Apple Watch users beware! Security bug detected in watchOS versions older than 8.7. The Indian government has identified multiple vulnerabilities in the Apple Watch operating system older than 8.7. These vulnerabilities could allow attackers to bypass security restrictions and run arbitrary code on the device. These vulnerabilities were rated high severity and can be exploited by attackers to take over a targeted Apple Watch.
The government has issued a security advisory for Apple Watch users to update their devices to the latest version of watchOS 8.7 to address the vulnerability.
India’s Computer Emergency Response Team (CERT-in) in a vulnerability note noted that the older versions of the device are vulnerable to multiple vulnerabilities.
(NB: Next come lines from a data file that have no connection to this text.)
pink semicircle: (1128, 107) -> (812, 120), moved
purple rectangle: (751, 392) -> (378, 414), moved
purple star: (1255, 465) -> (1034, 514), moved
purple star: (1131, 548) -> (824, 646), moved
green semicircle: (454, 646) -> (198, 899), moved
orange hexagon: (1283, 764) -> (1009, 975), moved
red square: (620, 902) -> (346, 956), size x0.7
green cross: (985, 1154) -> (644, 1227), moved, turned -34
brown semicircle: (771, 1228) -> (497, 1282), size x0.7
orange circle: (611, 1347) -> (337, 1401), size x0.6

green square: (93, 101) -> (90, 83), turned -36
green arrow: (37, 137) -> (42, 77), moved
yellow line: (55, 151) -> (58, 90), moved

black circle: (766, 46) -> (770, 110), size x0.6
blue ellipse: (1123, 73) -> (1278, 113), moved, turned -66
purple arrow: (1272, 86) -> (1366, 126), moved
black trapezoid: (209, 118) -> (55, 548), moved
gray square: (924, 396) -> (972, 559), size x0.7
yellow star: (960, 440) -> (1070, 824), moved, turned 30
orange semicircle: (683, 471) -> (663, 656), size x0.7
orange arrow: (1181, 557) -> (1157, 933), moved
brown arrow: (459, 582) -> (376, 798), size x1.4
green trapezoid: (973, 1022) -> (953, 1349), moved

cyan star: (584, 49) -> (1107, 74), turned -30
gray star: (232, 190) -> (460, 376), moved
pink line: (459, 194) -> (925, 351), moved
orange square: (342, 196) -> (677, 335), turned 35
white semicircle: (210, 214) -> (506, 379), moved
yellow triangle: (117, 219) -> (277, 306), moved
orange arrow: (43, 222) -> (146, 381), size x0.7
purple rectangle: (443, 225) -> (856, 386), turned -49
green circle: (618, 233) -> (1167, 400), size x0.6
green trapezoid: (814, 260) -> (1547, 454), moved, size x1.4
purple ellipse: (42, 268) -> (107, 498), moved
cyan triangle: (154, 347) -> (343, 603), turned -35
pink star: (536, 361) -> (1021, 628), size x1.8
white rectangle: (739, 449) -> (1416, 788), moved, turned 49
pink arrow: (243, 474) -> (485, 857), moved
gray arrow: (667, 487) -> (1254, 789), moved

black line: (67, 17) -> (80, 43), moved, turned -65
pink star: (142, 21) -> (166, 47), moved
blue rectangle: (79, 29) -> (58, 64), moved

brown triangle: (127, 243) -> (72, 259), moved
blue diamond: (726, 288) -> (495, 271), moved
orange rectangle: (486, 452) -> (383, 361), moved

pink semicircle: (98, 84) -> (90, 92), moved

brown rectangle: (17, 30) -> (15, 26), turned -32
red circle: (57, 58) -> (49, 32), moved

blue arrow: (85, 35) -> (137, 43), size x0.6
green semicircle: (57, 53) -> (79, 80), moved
These could allow an attacker to bypass the security restrictions of the device. CERT-in has given it a severity rating of high.
The vulnerabilities were discovered due to a buffer overflow in the AppleAVD component, an issue in the AppleMobilityFile component, and out-of-bounds writing in the various components of the Apple Watch. In addition, CERT-in has noted that these issues could be caused by multiple factors, such as the lack of memory initialisation in the libxml2 component, and confusion in the Multi-touch component. According to CERT-in, a remote attacker could potentially take advantage of these issues by sending a specially crafted request to the device.
On its support page, Apple also acknowledged the same and noted that the vulnerability could allow a remote user to cause a crash and execute the kernel code. It further said that an attacker could potentially bypass the security restrictions on an Apple Watch running older than 8.7. To address this issue, the government has urged users to update their devices to the latest watchOS 8.7. Apple has also released a security update for the device.